I walked super slowly to the GP and wiped tears. The tears weren’t all linked to the pain, some were concern. I was not feeling any better, only worse. In the waiting room the tears were more steady. The walk there had done me in. When my name was finally called I entered consultation room 2 and was confronted with another GP. I thought I had met them all at my practice but apparently not.
I sat there and tried to explain how I felt while crying quite a bit. I was also explaining that I’ve never cried in the doctors before. (Paediatrician appointments don’t count). The whole thing was messy. He looked at me with great concern and told me he thinks I have one of 2 infections. We will call one Abby and the other Cadabby. I also had a fever at the time and when he examined my throat he told me I had tonsillitis too! He said that as soon as I left the surgery (doctors clinic) I had to go straight to the medical centre for a blood test. It was Monday October 27th and my results would come back in a week. During this visit he also signed me off for another 2 weeks and said I was not fit to return to work. I did as I was told and went for my blood test.
On Tuesday October 28th I was in lots of pain and watching TV in the living room was not option. I was not going to leave my bed. It’s where I spent most of my time anyway. I was too tired to do anything, even the soles of my feet ached. I was quite emotional that day. I’m youngish, I shouldn’t feel like this. My mom was calling me twice a day from Canada to see how I was doing. At about 2ish my phone rang with a withheld number. All the numbers from my employers are withheld so I thought it was work. To my surprise, it was the doctor calling me. He asked me how I was feeling and I started crying again! Poor guy… I still feel bad about that. He said he had hoped I was feeling better but seeing I wasn’t I needed to go to the hospital. He explained a few things. He had put a rush on the blood tests and my white blood cells were high… too high. Something bigger could be wrong. Also the blood test had shown that I had recently had Abby and Cadabby, so instead on having one whopping virus I had had them both. ( I know have the antobodies for them) The doctor explained that he was going to call the hospital and give them the heads up on my situation. He said I could have gone in that evening but if I went the following morning I might be seen quicker. I opted for the morning. Doc also explained that depending on how things go I might be admitted. He told me to pack a small bag when I went in.
I called my mom who was with my sister and explained the news, something was definitely wrong but I didn’t know how wrong until I had more tests etc.
The next few hours were a mixture of several phone calls. My mom was looking into flights that evening to arrive in London on Wednesday morning. This way she would go with me to the hospital and deal with anything that might need dealing with. During this time I also spoke to one of my managers who also offered to go with me to the hospital if I couldn’t find someone or if my mom couldn’t make it.

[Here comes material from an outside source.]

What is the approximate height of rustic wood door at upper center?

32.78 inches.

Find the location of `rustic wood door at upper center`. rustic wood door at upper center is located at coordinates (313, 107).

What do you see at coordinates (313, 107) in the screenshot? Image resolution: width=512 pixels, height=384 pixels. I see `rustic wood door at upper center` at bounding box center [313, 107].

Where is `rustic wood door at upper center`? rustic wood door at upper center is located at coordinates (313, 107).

I’m a lucky grateful child. My mom arrived on Wednesday morning and we went to the hospital together.
This entry is soooo long so I’m going to fast forward a little.
At the hospital I had a load of blood tests, blood cultures, xrays of my lungs etc. My white blood cells count had improved since the Monday so they sad that I didn’t need to stay in and just carry on resting.

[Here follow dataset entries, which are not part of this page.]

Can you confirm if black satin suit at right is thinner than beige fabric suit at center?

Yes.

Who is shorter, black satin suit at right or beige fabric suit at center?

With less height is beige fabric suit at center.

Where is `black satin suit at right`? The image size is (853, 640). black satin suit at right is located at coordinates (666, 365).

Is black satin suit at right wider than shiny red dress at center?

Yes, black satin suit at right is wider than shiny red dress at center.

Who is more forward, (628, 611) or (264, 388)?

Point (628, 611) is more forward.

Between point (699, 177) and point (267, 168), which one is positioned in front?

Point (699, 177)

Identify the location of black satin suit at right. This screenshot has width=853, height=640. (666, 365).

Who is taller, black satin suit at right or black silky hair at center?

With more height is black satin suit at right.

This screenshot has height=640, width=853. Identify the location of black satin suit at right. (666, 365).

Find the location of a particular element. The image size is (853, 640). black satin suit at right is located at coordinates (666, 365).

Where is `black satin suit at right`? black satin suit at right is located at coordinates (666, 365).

The recovery is long and slow. Ive been back to the GP and they are monitoring things. My sick note has been extended to January 2015! This sounds crazy but is all Abby Cadabby related. Abby Cadabby also explains why I have felt shit most of they year. I had a really bad cough in June and though it eventually went away I never really felt like the normal Leena.
I hope that I feel like the normal Leena soon.